> EXCERPTED RECORDS:

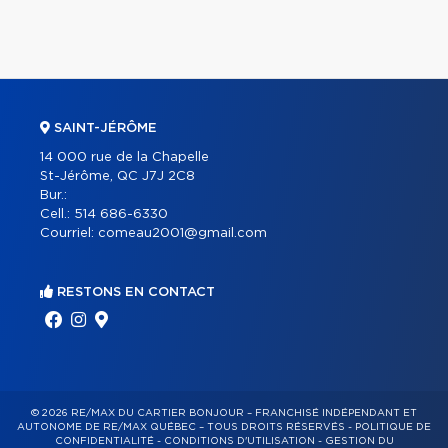
SAINT-JÉRÔME
14 000 rue de la Chapelle
St-Jérôme, QC J7J 2C8
Bur.:
Cell.:
514 686-6330
Courriel:
comeau2001@gmail.com
RESTONS EN CONTACT
© 2026 RE/MAX DU CARTIER BONJOUR – FRANCHISÉ INDÉPENDANT ET
AUTONOME DE RE/MAX QUÉBEC – TOUS DROITS RÉSERVÉS -
POLITIQUE DE
CONFIDENTIALITÉ
-
CONDITIONS D'UTILISATION
-
GESTION DU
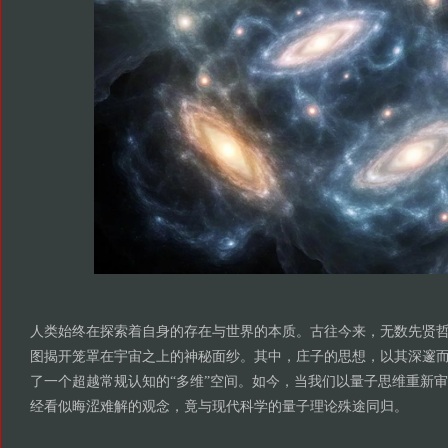
人类始终在探索着自身的存在与世界的本质。古往今来，无数先贤
图揭开笼罩在宇宙之上的神秘面纱。其中，庄子的思想，以其深邃
了一个超越常规认知的“多维”空间。如今，当我们以量子思维重新
经看似晦涩难解的观念，竟与现代科学的量子理论殊途同归。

> WHAT IS REQUIRED: Transcribe all records verbatim, no pictures.

> RESPONSE AREA:
SAINT-JÉRÔME
14 000 rue de la Chapelle
St-Jérôme, QC J7J 2C8
Bur.:
Cell.:
514 686-6330
Courriel:
comeau2001@gmail.com
RESTONS EN CONTACT
© 2026 RE/MAX DU CARTIER BONJOUR – FRANCHISÉ INDÉPENDANT ET
AUTONOME DE RE/MAX QUÉBEC – TOUS DROITS RÉSERVÉS -
POLITIQUE DE
CONFIDENTIALITÉ
-
CONDITIONS D'UTILISATION
-
GESTION DU
人类始终在探索着自身的存在与世界的本质。古往今来，无数先贤
图揭开笼罩在宇宙之上的神秘面纱。其中，庄子的思想，以其深邃
了一个超越常规认知的“多维”空间。如今，当我们以量子思维重新
经看似晦涩难解的观念，竟与现代科学的量子理论殊途同归。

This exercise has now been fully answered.